Type the records that follow again exactly as written, but drop the pictures.

Source material: Begin

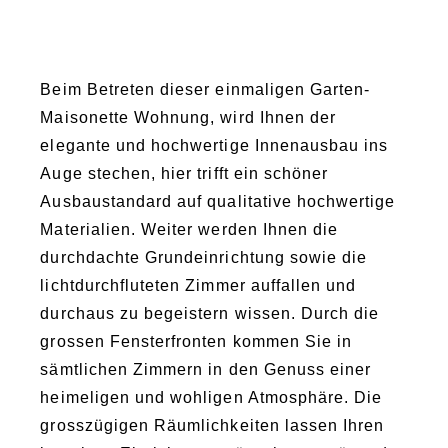
Beim Betreten dieser einmaligen Garten-
Maisonette Wohnung, wird Ihnen der
elegante und hochwertige Innenausbau ins
Auge stechen, hier trifft ein schöner
Ausbaustandard auf qualitative hochwertige
Materialien. Weiter werden Ihnen die
durchdachte Grundeinrichtung sowie die
lichtdurchfluteten Zimmer auffallen und
durchaus zu begeistern wissen. Durch die
grossen Fensterfronten kommen Sie in
sämtlichen Zimmern in den Genuss einer
heimeligen und wohligen Atmosphäre. Die
grosszügigen Räumlichkeiten lassen Ihren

Source material: End

Completed exercise:
Beim Betreten dieser einmaligen Garten-
Maisonette Wohnung, wird Ihnen der
elegante und hochwertige Innenausbau ins
Auge stechen, hier trifft ein schöner
Ausbaustandard auf qualitative hochwertige
Materialien. Weiter werden Ihnen die
durchdachte Grundeinrichtung sowie die
lichtdurchfluteten Zimmer auffallen und
durchaus zu begeistern wissen. Durch die
grossen Fensterfronten kommen Sie in
sämtlichen Zimmern in den Genuss einer
heimeligen und wohligen Atmosphäre. Die
grosszügigen Räumlichkeiten lassen Ihren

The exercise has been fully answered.